"""

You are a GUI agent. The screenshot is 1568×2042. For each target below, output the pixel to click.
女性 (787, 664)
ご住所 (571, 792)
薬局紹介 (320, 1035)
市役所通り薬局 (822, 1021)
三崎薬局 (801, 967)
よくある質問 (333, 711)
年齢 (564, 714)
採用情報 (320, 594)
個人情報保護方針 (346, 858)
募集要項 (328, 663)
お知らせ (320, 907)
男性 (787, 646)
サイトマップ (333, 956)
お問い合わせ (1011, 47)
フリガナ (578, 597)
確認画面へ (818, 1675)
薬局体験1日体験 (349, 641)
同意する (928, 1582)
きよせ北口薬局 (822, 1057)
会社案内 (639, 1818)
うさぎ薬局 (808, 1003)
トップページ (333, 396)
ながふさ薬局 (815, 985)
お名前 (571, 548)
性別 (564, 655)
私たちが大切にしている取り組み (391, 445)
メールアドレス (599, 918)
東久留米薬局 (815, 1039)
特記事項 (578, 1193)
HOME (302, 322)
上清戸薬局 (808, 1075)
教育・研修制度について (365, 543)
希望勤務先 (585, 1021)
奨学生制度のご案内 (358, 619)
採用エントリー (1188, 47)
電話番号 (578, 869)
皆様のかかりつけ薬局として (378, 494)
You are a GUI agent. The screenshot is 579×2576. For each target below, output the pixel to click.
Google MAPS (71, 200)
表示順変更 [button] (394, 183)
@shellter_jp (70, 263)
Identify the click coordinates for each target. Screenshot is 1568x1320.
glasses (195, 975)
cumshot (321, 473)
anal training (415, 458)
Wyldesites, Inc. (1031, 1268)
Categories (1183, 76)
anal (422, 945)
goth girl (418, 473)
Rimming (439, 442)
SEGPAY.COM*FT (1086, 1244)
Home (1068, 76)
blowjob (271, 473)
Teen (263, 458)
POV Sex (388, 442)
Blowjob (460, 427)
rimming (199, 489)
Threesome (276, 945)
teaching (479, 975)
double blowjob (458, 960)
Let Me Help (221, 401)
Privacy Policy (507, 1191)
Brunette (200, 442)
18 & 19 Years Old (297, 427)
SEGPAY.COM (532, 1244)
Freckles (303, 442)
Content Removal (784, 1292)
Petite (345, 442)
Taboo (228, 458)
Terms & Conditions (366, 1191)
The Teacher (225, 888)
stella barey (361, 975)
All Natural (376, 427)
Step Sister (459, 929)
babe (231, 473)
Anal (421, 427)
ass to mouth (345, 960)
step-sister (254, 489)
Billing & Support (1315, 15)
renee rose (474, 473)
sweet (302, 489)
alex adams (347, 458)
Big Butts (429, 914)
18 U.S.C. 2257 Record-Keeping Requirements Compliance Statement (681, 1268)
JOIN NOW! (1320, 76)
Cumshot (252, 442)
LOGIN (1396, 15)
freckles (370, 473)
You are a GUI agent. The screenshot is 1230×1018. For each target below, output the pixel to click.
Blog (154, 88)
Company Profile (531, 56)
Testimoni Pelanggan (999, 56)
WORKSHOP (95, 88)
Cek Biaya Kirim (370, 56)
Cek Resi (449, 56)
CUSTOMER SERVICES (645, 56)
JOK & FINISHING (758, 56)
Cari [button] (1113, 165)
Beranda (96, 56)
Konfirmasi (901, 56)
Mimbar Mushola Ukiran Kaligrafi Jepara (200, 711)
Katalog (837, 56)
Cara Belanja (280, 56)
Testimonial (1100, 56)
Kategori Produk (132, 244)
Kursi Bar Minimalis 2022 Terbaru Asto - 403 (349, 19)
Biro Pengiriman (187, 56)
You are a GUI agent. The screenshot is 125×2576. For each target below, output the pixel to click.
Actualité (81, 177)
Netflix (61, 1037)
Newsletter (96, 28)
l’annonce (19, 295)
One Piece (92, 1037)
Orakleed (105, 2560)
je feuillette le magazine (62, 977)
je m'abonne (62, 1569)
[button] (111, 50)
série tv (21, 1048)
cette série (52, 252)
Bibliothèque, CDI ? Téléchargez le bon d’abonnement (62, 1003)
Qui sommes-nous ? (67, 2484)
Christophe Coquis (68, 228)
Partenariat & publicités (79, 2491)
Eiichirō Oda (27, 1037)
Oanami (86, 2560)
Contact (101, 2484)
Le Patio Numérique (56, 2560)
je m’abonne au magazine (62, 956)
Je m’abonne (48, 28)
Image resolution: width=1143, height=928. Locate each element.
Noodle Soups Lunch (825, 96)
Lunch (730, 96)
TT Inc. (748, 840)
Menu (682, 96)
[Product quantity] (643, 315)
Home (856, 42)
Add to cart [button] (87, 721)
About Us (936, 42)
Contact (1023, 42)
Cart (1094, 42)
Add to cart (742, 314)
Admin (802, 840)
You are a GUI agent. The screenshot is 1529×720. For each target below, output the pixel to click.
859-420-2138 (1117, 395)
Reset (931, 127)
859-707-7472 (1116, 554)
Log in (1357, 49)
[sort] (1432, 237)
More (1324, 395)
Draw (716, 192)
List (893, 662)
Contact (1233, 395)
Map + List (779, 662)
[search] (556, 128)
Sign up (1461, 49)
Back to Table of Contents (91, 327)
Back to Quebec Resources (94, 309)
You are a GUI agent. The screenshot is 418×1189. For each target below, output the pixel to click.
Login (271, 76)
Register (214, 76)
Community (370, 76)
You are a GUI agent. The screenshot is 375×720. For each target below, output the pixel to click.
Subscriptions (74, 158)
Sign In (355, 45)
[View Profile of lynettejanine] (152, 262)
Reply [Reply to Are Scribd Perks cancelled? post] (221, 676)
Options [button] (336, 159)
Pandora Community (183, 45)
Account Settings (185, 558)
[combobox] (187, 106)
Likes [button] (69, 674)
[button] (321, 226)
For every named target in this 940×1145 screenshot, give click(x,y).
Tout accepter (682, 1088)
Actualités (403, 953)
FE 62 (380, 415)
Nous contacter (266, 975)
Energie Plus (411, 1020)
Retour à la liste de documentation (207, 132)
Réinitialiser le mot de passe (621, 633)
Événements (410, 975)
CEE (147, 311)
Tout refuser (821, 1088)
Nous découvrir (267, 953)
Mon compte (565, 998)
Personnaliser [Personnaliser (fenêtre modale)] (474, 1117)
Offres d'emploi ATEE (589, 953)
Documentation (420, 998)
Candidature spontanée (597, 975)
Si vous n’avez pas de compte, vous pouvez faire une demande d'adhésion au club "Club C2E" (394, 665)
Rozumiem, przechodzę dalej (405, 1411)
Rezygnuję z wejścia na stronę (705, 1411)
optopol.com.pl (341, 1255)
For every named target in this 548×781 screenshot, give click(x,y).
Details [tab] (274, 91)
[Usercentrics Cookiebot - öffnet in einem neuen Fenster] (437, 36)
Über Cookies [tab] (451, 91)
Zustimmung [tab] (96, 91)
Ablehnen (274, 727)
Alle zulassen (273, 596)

"""

Problem details.
Return each line of the data exactly as it was given.

Response.
You are a GUI agent. The screenshot is 1568×2042. For each target below, output the pixel to click.
女性 (787, 664)
ご住所 (571, 792)
薬局紹介 (320, 1035)
市役所通り薬局 (822, 1021)
三崎薬局 (801, 967)
よくある質問 (333, 711)
年齢 (564, 714)
採用情報 (320, 594)
個人情報保護方針 (346, 858)
募集要項 (328, 663)
お知らせ (320, 907)
男性 (787, 646)
サイトマップ (333, 956)
お問い合わせ (1011, 47)
フリガナ (578, 597)
確認画面へ (818, 1675)
薬局体験1日体験 (349, 641)
同意する (928, 1582)
きよせ北口薬局 (822, 1057)
会社案内 (639, 1818)
うさぎ薬局 (808, 1003)
トップページ (333, 396)
ながふさ薬局 (815, 985)
お名前 (571, 548)
性別 (564, 655)
私たちが大切にしている取り組み (391, 445)
メールアドレス (599, 918)
東久留米薬局 (815, 1039)
特記事項 (578, 1193)
HOME (302, 322)
上清戸薬局 (808, 1075)
教育・研修制度について (365, 543)
希望勤務先 (585, 1021)
奨学生制度のご案内 (358, 619)
採用エントリー (1188, 47)
電話番号 (578, 869)
皆様のかかりつけ薬局として (378, 494)
You are a GUI agent. The screenshot is 579×2576. For each target below, output the pixel to click.
Google MAPS (71, 200)
表示順変更 [button] (394, 183)
@shellter_jp (70, 263)
Identify the click coordinates for each target. Screenshot is 1568x1320.
glasses (195, 975)
cumshot (321, 473)
anal training (415, 458)
Wyldesites, Inc. (1031, 1268)
Categories (1183, 76)
anal (422, 945)
goth girl (418, 473)
Rimming (439, 442)
SEGPAY.COM*FT (1086, 1244)
Home (1068, 76)
blowjob (271, 473)
Teen (263, 458)
POV Sex (388, 442)
Blowjob (460, 427)
rimming (199, 489)
Threesome (276, 945)
teaching (479, 975)
double blowjob (458, 960)
Let Me Help (221, 401)
Privacy Policy (507, 1191)
Brunette (200, 442)
18 & 19 Years Old (297, 427)
SEGPAY.COM (532, 1244)
Freckles (303, 442)
Content Removal (784, 1292)
Petite (345, 442)
Taboo (228, 458)
Terms & Conditions (366, 1191)
The Teacher (225, 888)
stella barey (361, 975)
All Natural (376, 427)
Step Sister (459, 929)
babe (231, 473)
Anal (421, 427)
ass to mouth (345, 960)
step-sister (254, 489)
Billing & Support (1315, 15)
renee rose (474, 473)
sweet (302, 489)
alex adams (347, 458)
Big Butts (429, 914)
18 U.S.C. 2257 Record-Keeping Requirements Compliance Statement (681, 1268)
JOIN NOW! (1320, 76)
Cumshot (252, 442)
LOGIN (1396, 15)
freckles (370, 473)
You are a GUI agent. The screenshot is 1230×1018. For each target below, output the pixel to click.
Blog (154, 88)
Company Profile (531, 56)
Testimoni Pelanggan (999, 56)
WORKSHOP (95, 88)
Cek Biaya Kirim (370, 56)
Cek Resi (449, 56)
CUSTOMER SERVICES (645, 56)
JOK & FINISHING (758, 56)
Cari [button] (1113, 165)
Beranda (96, 56)
Konfirmasi (901, 56)
Mimbar Mushola Ukiran Kaligrafi Jepara (200, 711)
Katalog (837, 56)
Cara Belanja (280, 56)
Testimonial (1100, 56)
Kategori Produk (132, 244)
Kursi Bar Minimalis 2022 Terbaru Asto - 403 (349, 19)
Biro Pengiriman (187, 56)
You are a GUI agent. The screenshot is 125×2576. For each target below, output the pixel to click.
Actualité (81, 177)
Netflix (61, 1037)
Newsletter (96, 28)
l’annonce (19, 295)
One Piece (92, 1037)
Orakleed (105, 2560)
je feuillette le magazine (62, 977)
je m'abonne (62, 1569)
[button] (111, 50)
série tv (21, 1048)
cette série (52, 252)
Bibliothèque, CDI ? Téléchargez le bon d’abonnement (62, 1003)
Qui sommes-nous ? (67, 2484)
Christophe Coquis (68, 228)
Partenariat & publicités (79, 2491)
Eiichirō Oda (27, 1037)
Oanami (86, 2560)
Contact (101, 2484)
Le Patio Numérique (56, 2560)
je m’abonne au magazine (62, 956)
Je m’abonne (48, 28)
Image resolution: width=1143, height=928. Locate each element.
Noodle Soups Lunch (825, 96)
Lunch (730, 96)
TT Inc. (748, 840)
Menu (682, 96)
[Product quantity] (643, 315)
Home (856, 42)
Add to cart [button] (87, 721)
About Us (936, 42)
Contact (1023, 42)
Cart (1094, 42)
Add to cart (742, 314)
Admin (802, 840)
You are a GUI agent. The screenshot is 1529×720. For each target below, output the pixel to click.
859-420-2138 (1117, 395)
Reset (931, 127)
859-707-7472 (1116, 554)
Log in (1357, 49)
[sort] (1432, 237)
More (1324, 395)
Draw (716, 192)
List (893, 662)
Contact (1233, 395)
Map + List (779, 662)
[search] (556, 128)
Sign up (1461, 49)
Back to Table of Contents (91, 327)
Back to Quebec Resources (94, 309)
You are a GUI agent. The screenshot is 418×1189. For each target below, output the pixel to click.
Login (271, 76)
Register (214, 76)
Community (370, 76)
You are a GUI agent. The screenshot is 375×720. For each target below, output the pixel to click.
Subscriptions (74, 158)
Sign In (355, 45)
[View Profile of lynettejanine] (152, 262)
Reply [Reply to Are Scribd Perks cancelled? post] (221, 676)
Options [button] (336, 159)
Pandora Community (183, 45)
Account Settings (185, 558)
[combobox] (187, 106)
Likes [button] (69, 674)
[button] (321, 226)
For every named target in this 940×1145 screenshot, give click(x,y).
Tout accepter (682, 1088)
Actualités (403, 953)
FE 62 (380, 415)
Nous contacter (266, 975)
Energie Plus (411, 1020)
Retour à la liste de documentation (207, 132)
Réinitialiser le mot de passe (621, 633)
Événements (410, 975)
CEE (147, 311)
Tout refuser (821, 1088)
Nous découvrir (267, 953)
Mon compte (565, 998)
Personnaliser [Personnaliser (fenêtre modale)] (474, 1117)
Offres d'emploi ATEE (589, 953)
Documentation (420, 998)
Candidature spontanée (597, 975)
Si vous n’avez pas de compte, vous pouvez faire une demande d'adhésion au club "Club C2E" (394, 665)
Rozumiem, przechodzę dalej (405, 1411)
Rezygnuję z wejścia na stronę (705, 1411)
optopol.com.pl (341, 1255)
For every named target in this 548×781 screenshot, give click(x,y).
Details [tab] (274, 91)
[Usercentrics Cookiebot - öffnet in einem neuen Fenster] (437, 36)
Über Cookies [tab] (451, 91)
Zustimmung [tab] (96, 91)
Ablehnen (274, 727)
Alle zulassen (273, 596)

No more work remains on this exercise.